La leucemia è un tumore delle cellule del midollo osseo. Il cancro è una malattia delle cellule del corpo. Ci sono molti tipi di cancro che derivano da differenti tipi di cellule. Quello che tutti i tumori hanno in comune è che le cellule tumorali sono anormali e non rispondono ai normali meccanismi di controllo. Un gran numero di cellule tumorali si accumulano perché si moltiplicano senza controllo, perché vivono molto più a lungo rispetto a quelle normali o si tratta di entrambi i casi.

Con la leucemia, le cellule cancerose prodotte nel midollo osseo si riversano nel flusso sanguigno. Ci sono diversi tipi di leucemia. La maggior parte dei tipi derivano dalle cellule che normalmente si sviluppano nei globuli bianchi. Se si sviluppa la leucemia, è importante sapere esattamente di quale tipo si tratta. Questo perché le prospettive (prognosi) e i trattamenti variano per le diverse tipologie. Prima di discutere dei diversi tipi di leucemia, può essere utile conoscere alcune nozioni di base sulle cellule del sangue.

  • Cellule del sangue, possono essere viste al microscopio e costituiscono circa il 40% del volume del sangue. Le cellule ematiche sono divisi in tre tipologie principali:
    • Globuli rossi (eritrociti). Questi danno al sangue il colore rosso. Una goccia di sangue contiene circa cinque milioni di globuli rossi. I globuli rossi contengono una sostanza chimica chiamata emoglobina. Questo si lega all’ossigeno e lo porta dai polmoni a tutte le parti del corpo.
    • Globuli bianchi (leucociti). Ci sono diversi tipi di globuli bianchi che sono chiamati neutrofili (polimorfi), linfociti, monociti, eosinofili e basofili. Fanno parte del sistema immunitario. Il loro ruolo principale è quello di difendere il corpo contro le infezioni.
    • Piastrine. Queste sono minuscole cellule che aiutano il sangue a coagulare, se ci tagliamo.
  • Plasma è la parte liquida del sangue e rappresenta circa il 60% del volume del sangue. Il plasma è costituito principalmente da acqua, ma contiene diverse proteine ​​e altre sostanze chimiche, quali ormoni, anticorpi, enzimi, glucosio, particelle di grasso, sali, ecc.

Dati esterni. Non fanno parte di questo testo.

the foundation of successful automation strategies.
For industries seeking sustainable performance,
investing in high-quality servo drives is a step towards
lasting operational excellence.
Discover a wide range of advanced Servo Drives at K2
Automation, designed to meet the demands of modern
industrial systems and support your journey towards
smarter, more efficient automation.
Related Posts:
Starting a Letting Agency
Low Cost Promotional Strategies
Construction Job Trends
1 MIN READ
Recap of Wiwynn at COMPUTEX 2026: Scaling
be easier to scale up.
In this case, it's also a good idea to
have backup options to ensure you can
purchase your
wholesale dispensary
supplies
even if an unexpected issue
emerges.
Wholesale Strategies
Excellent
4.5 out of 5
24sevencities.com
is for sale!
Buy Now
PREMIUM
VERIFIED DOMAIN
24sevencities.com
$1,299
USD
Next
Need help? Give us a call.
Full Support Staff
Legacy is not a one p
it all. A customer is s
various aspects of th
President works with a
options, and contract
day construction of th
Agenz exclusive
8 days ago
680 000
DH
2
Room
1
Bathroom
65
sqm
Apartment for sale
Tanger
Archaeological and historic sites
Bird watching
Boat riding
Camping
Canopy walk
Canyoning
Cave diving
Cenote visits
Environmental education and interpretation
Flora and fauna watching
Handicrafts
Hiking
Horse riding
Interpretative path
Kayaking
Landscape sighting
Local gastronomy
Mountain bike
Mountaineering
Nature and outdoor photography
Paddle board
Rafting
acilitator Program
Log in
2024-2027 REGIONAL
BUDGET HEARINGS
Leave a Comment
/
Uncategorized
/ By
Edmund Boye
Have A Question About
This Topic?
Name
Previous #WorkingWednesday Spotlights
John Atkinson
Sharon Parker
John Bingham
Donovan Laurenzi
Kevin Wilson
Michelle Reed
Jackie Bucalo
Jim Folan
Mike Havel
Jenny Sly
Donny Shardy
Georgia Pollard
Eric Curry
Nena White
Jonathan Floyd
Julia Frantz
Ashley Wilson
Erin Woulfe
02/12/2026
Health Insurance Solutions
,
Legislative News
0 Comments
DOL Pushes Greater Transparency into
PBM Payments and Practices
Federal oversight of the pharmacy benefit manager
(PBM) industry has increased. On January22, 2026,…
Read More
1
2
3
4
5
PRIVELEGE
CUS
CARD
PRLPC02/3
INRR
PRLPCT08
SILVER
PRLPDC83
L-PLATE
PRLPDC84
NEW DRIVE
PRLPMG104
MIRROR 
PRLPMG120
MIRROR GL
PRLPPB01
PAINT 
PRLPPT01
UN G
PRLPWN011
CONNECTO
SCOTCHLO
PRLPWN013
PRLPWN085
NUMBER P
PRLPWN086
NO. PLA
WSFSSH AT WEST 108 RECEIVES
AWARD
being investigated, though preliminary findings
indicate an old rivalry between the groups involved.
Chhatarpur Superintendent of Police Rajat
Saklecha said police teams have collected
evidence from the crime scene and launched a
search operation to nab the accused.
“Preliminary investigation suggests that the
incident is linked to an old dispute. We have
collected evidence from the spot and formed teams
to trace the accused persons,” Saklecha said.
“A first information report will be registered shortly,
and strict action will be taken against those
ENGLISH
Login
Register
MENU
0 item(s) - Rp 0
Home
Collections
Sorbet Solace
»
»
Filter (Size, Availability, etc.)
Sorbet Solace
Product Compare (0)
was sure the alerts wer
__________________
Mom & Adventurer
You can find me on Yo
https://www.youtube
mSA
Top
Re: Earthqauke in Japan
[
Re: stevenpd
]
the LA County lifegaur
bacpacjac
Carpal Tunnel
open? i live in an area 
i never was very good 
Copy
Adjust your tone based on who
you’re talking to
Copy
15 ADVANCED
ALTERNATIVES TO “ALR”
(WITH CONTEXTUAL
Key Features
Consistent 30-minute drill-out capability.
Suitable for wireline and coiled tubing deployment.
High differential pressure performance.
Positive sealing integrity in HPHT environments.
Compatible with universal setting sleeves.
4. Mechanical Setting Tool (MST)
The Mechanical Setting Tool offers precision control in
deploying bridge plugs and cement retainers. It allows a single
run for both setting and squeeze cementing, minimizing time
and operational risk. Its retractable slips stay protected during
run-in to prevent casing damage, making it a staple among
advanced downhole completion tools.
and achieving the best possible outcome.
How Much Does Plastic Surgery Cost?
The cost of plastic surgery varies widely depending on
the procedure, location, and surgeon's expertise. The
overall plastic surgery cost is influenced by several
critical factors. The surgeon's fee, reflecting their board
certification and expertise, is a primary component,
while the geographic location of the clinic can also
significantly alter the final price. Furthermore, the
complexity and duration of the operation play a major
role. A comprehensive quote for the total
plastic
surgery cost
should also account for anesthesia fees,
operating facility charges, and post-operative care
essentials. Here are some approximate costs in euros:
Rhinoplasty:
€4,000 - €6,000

Quando il sangue fuoriesce dal corpo, le cellule e certe proteine ​​plasmatiche si aggregano insieme per formare un coagulo. Il liquido chiaro rimanente viene chiamato siero.

Midollo osseo

Le cellule ematiche sono prodotte nel midollo osseo dalle cellule staminali. Il midollo osseo è il materiale morbido, spugnoso, nel centro delle ossa. Le grandi ossa piatte, come il bacino e lo sterno, contengono la maggior parte del midollo osseo. Per produrre costantemente le cellule del sangue, il midollo osseo ha bisogno di nutrienti sani dalla vostra dieta, tra cui ferro e alcune vitamine.

Le cellule staminali

Le cellule staminali sono cellule primitive (immature). Ci sono due tipi principali di cellule del midollo osseo, cellule staminali mieloidi e linfoidi. Queste derivano da cellule staminali ancora più primitive “pluripotent”. Le cellule staminali costantemente si dividono e producono nuove cellule. Alcune nuove cellule rimangono come le cellule staminali e altre passano attraverso una serie di stadi di maturazione (precursore o cellule esplosione), prima di formare cellule mature del sangue. Le cellule mature del sangue vengono rilasciate dal midollo osseo nel sangue.

  • Globuli bianchi linfociti si sviluppano dalle cellule staminali linfoidi. Ci sono tre tipi di linfociti maturi:
    • Linfociti B, producono anticorpi che attaccano i batteri infettanti, virus, ecc
    • Linfociti T, aiutano i linfociti B a produrre anticorpi.
    • Cellule killer naturali, che aiutano anche a proteggere il corpo contro le infezioni.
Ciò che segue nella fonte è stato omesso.